I believe we all need to know that we don’t always have to know what we are becoming.

While the over-sexualisation of my brown-skinned body becomes the stake I am tied to, and the difficulty of reconciling my multifaceted expression with my chosen faith render me the plaything of others, turning my bones into the rungs on a ladder they call salvation, I have done nothing to deserve it. This is not my birthright. It was not for these things that the rains broke the riverbanks on that Wednesday in January of 1988.

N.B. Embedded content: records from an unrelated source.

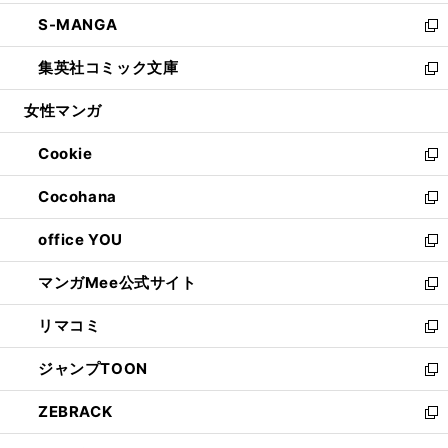
開
ウ
ン
ウ
し
S-MANGA
く
で
ド
ィ
い
新
開
ウ
ン
ウ
し
集英社コミック文庫
く
で
ド
ィ
い
新
開
ウ
ン
ウ
し
女性マンガ
く
で
ド
ィ
い
開
ウ
ン
ウ
Cookie
く
で
ド
ィ
新
開
ウ
ン
し
Cocohana
く
で
ド
い
新
開
ウ
ウ
し
office YOU
く
で
ィ
い
新
開
ン
ウ
し
マンガMee公式サイト
く
ド
ィ
い
新
ウ
ン
ウ
し
リマコミ
で
ド
ィ
い
新
開
ウ
ン
ウ
し
ジャンプTOON
く
で
ド
ィ
い
新
開
ウ
ン
ウ
し
ZEBRACK
く
で
ド
ィ
い
新
開
ウ
ン
ウ
し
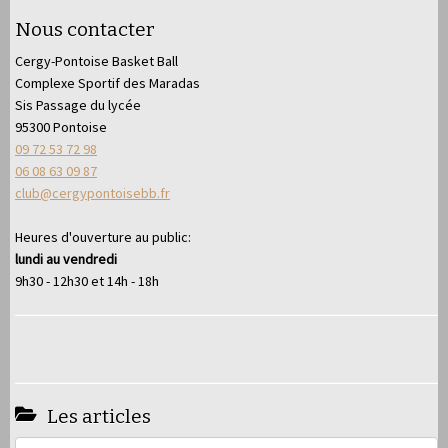
Nous contacter
Cergy-Pontoise Basket Ball
Complexe Sportif des Maradas
Sis Passage du lycée
95300 Pontoise
09 72 53 72 98
06 08 63 09 87
club@cergypontoisebb.fr
Heures d'ouverture au public:
lundi au vendredi
9h30 - 12h30 et 14h - 18h
Les articles
Les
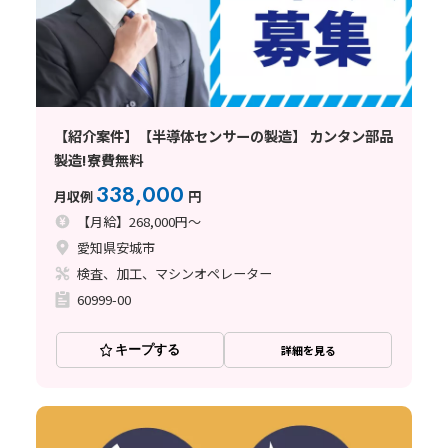
【紹介案件】【半導体センサーの製造】 カンタン部品
製造!寮費無料
338,000
月収例
円
【月給】268,000円～
愛知県安城市
検査、加工、マシンオペレーター
60999-00
キープする
詳細を見る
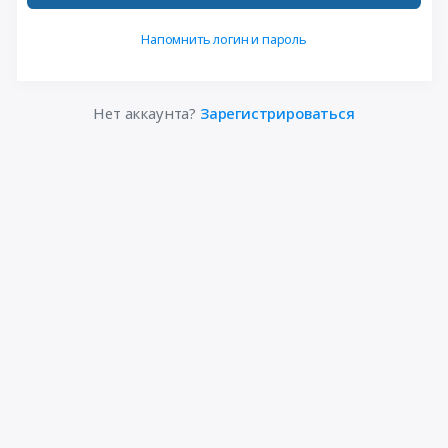
Напомнить логин и пароль
Нет аккаунта?
Зарегистрироваться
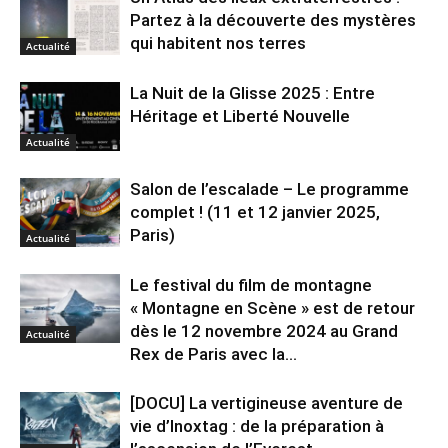
Partez à la découverte des mystères
qui habitent nos terres
Actualité
La Nuit de la Glisse 2025 : Entre
Héritage et Liberté Nouvelle
Actualité
Salon de l’escalade – Le programme
complet ! (11 et 12 janvier 2025,
Paris)
Actualité
Le festival du film de montagne
« Montagne en Scène » est de retour
dès le 12 novembre 2024 au Grand
Actualité
Rex de Paris avec la...
[DOCU] La vertigineuse aventure de
vie d’Inoxtag : de la préparation à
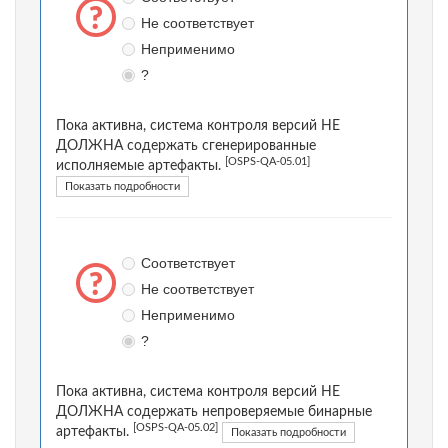
Не соответствует
Неприменимо
?
Пока активна, система контроля версий НЕ
ДОЛЖНА содержать сгенерированные
[OSPS-QA-05.01]
исполняемые артефакты.
Показать подробности
Соответствует
Не соответствует
Неприменимо
?
Пока активна, система контроля версий НЕ
ДОЛЖНА содержать непроверяемые бинарные
[OSPS-QA-05.02]
артефакты.
Показать подробности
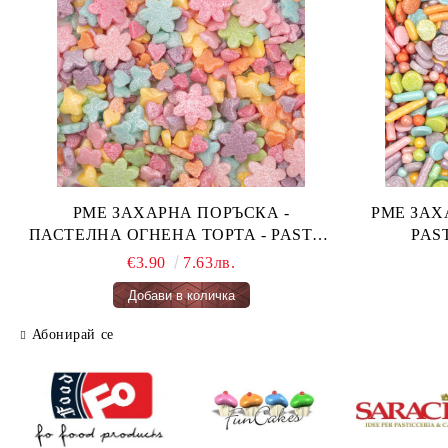
PME ЗАХАРНА ПОРЪСКА -
PME ЗАХАРН
ПАСТЕЛНА ОГНЕНА ТОРТА - PASTEL
FAIRY CAKES 66 гр.
€3.90
7.63лв.
Абонирай се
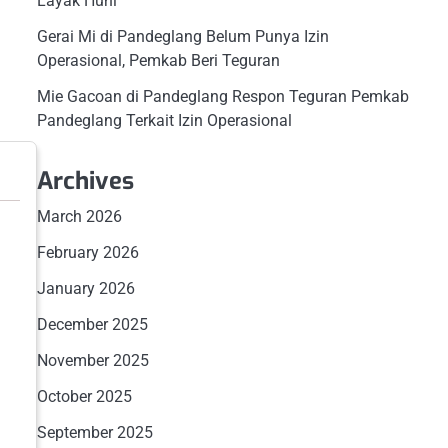
Layak Huni
Gerai Mi di Pandeglang Belum Punya Izin
Operasional, Pemkab Beri Teguran
Mie Gacoan di Pandeglang Respon Teguran Pemkab
Pandeglang Terkait Izin Operasional
Archives
March 2026
February 2026
January 2026
December 2025
November 2025
October 2025
September 2025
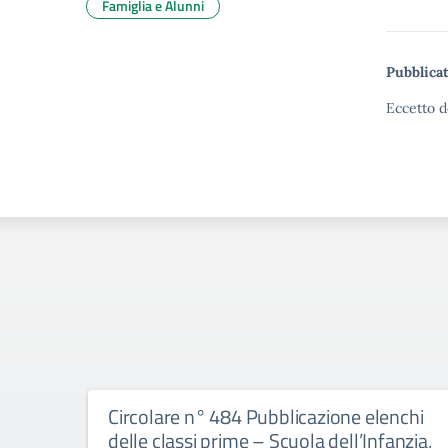
Famiglia e Alunni
Pubblicat
Eccetto d
Circolare n° 484 Pubblicazione elenchi
delle classi prime – Scuola dell’Infanzia,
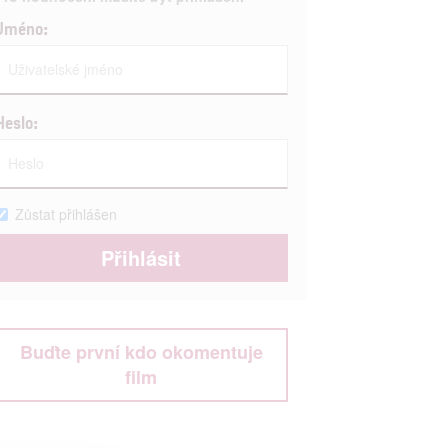
Jméno:
Heslo:
Zůstat přihlášen
Buďte první kdo okomentuje
film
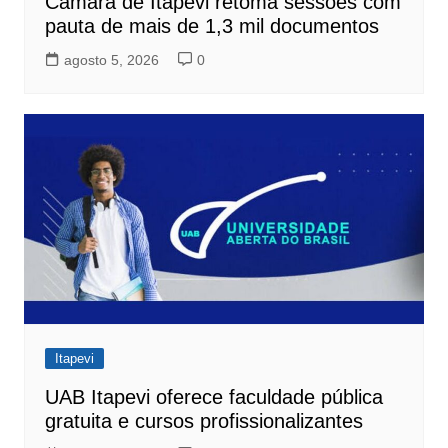
Câmara de Itapevi retoma sessões com
pauta de mais de 1,3 mil documentos
agosto 5, 2026
0
Itapevi
UAB Itapevi oferece faculdade pública
gratuita e cursos profissionalizantes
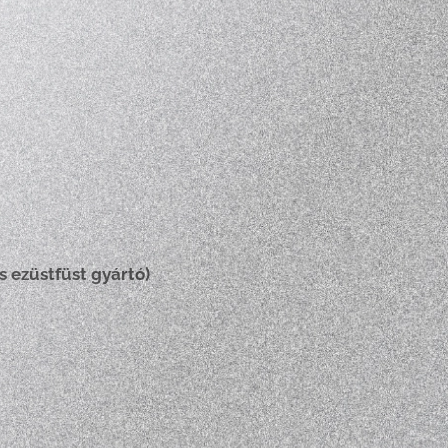
s ezüstfüst gyártó)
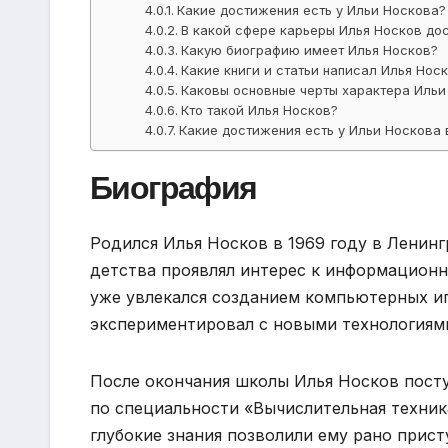
Какие достижения есть у Ильи Носкова?
В какой сфере карьеры Илья Носков до
Какую биографию имеет Илья Носков?
Какие книги и статьи написал Илья Нос
Каковы основные черты характера Ильи
Кто такой Илья Носков?
Какие достижения есть у Ильи Носкова 
Биография
Родился Илья Носков в 1969 году в Ленинг
детства проявлял интерес к информацион
уже увлекался созданием компьютерных иг
экспериментировал с новыми технологиям
После окончания школы Илья Носков пост
по специальности «Вычислительная техник
глубокие знания позволили ему рано прист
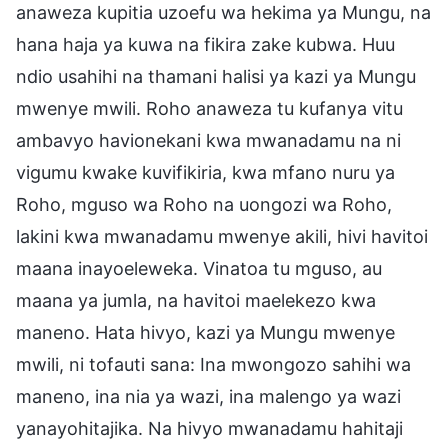
anaweza kupitia uzoefu wa hekima ya Mungu, na
hana haja ya kuwa na fikira zake kubwa. Huu
ndio usahihi na thamani halisi ya kazi ya Mungu
mwenye mwili. Roho anaweza tu kufanya vitu
ambavyo havionekani kwa mwanadamu na ni
vigumu kwake kuvifikiria, kwa mfano nuru ya
Roho, mguso wa Roho na uongozi wa Roho,
lakini kwa mwanadamu mwenye akili, hivi havitoi
maana inayoeleweka. Vinatoa tu mguso, au
maana ya jumla, na havitoi maelekezo kwa
maneno. Hata hivyo, kazi ya Mungu mwenye
mwili, ni tofauti sana: Ina mwongozo sahihi wa
maneno, ina nia ya wazi, ina malengo ya wazi
yanayohitajika. Na hivyo mwanadamu hahitaji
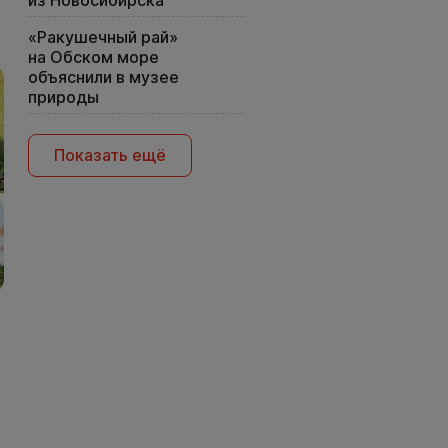
из Новосибирска
«Ракушечный рай»
на Обском море
объяснили в музее
природы
Показать ещё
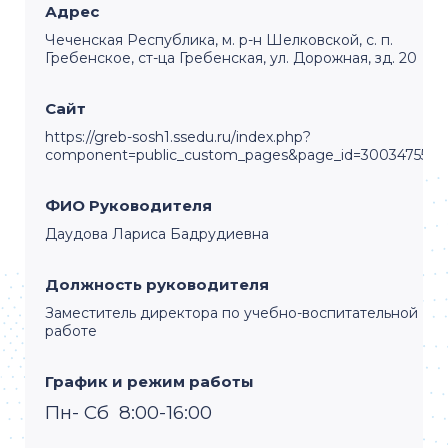
Адрес
Чеченская Республика, м. р-н Шелковской, с. п.
Гребенское, ст-ца Гребенская, ул. Дорожная, зд. 20
Сайт
https://greb-sosh1.ssedu.ru/index.php?
component=public_custom_pages&page_id=30034755
ФИО Руководителя
Даудова Лариса Бадрудиевна
Должность руководителя
Заместитель директора по учебно-воспитательной
работе
График и режим работы
Пн- Сб 8:00-16:00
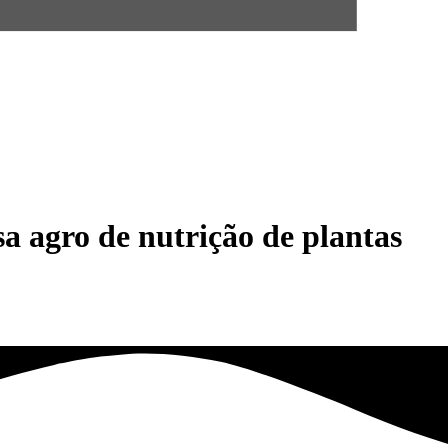
a agro de nutrição de plantas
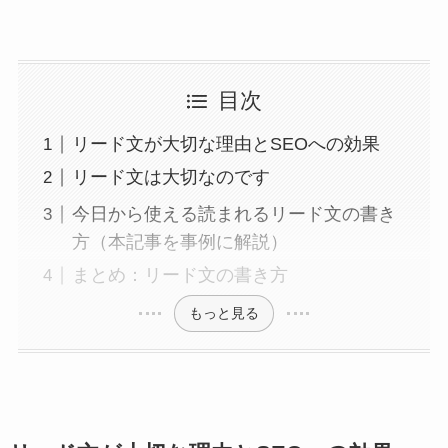
目次
リード文が大切な理由とSEOへの効果
リード文は大切なのです
今日から使える読まれるリード文の書き
方（本記事を事例に解説）
まとめ：リード文の書き方
もっと見る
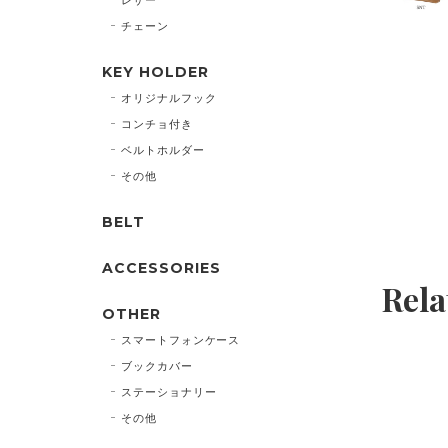
チェーン
KEY HOLDER
オリジナルフック
コンチョ付き
ベルトホルダー
その他
BELT
ACCESSORIES
Rela
OTHER
スマートフォンケース
ブックカバー
ステーショナリー
その他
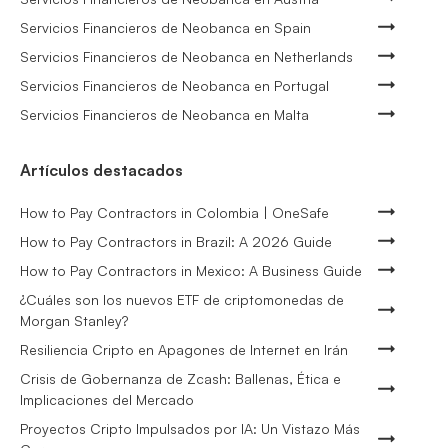
Servicios Financieros de Neobanca en Spain
Servicios Financieros de Neobanca en Netherlands
Servicios Financieros de Neobanca en Portugal
Servicios Financieros de Neobanca en Malta
Artículos destacados
How to Pay Contractors in Colombia | OneSafe
How to Pay Contractors in Brazil: A 2026 Guide
How to Pay Contractors in Mexico: A Business Guide
¿Cuáles son los nuevos ETF de criptomonedas de
Morgan Stanley?
Resiliencia Cripto en Apagones de Internet en Irán
Crisis de Gobernanza de Zcash: Ballenas, Ética e
Implicaciones del Mercado
Proyectos Cripto Impulsados por IA: Un Vistazo Más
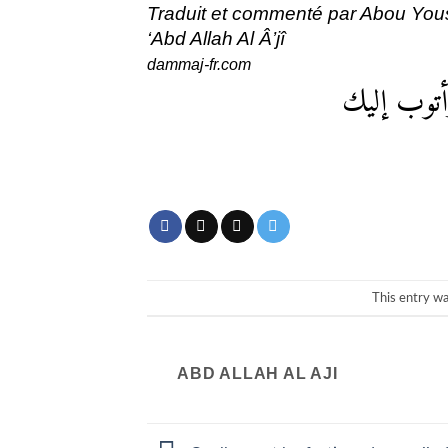
Traduit et commenté par Abou You
‘Abd Allah Al Â’jî
dammaj-fr.com
أتوب إليك
This entry w
ABD ALLAH AL AJI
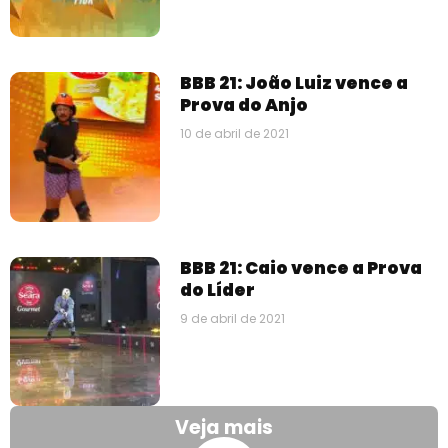
BBB 21: João Luiz vence a
Prova do Anjo
10 de abril de 2021
BBB 21: Caio vence a Prova
do Líder
9 de abril de 2021
Veja mais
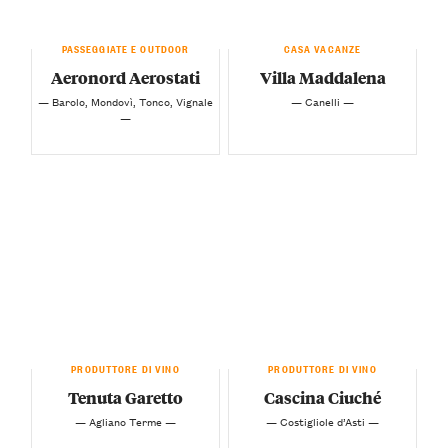
PASSEGGIATE E OUTDOOR
CASA VACANZE
Aeronord Aerostati
Villa Maddalena
— Barolo, Mondovì, Tonco, Vignale
— Canelli —
—
PRODUTTORE DI VINO
PRODUTTORE DI VINO
Tenuta Garetto
Cascina Ciuché
— Agliano Terme —
— Costigliole d’Asti —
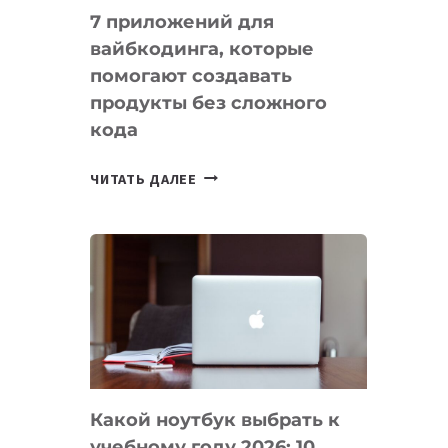
7 приложений для
вайбкодинга, которые
помогают создавать
продукты без сложного
кода
7
ЧИТАТЬ ДАЛЕЕ
ПРИЛОЖЕНИЙ
ДЛЯ
ВАЙБКОДИНГА,
КОТОРЫЕ
ПОМОГАЮТ
СОЗДАВАТЬ
ПРОДУКТЫ
БЕЗ
СЛОЖНОГО
Какой ноутбук выбрать к
КОДА
учебному году 2026: 10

I wouldn’t fault anyone for asking if I would take anything back if I could – I’ve wondered about it many times over. Would I have it easier now if I hadn’t taken my private matters into the public space for negotiation and debate all those years ago? I don’t think so. From the eight-year-old child who had to refute a word they barely understood, to the teenager suffering in silence, to the twenty-something year old who is still trying to navigate being confident and discovering herself, my story is unique but nothing too special.

I’ve made it this far, and I will continue to live my life openly and brilliantly because I believe we all need to know that we don’t always have to know what we are becoming. There is no easy way to be me, or even like me. I’m necessarily, a Black Woman of Complications; but I know that I am not alone on this journey.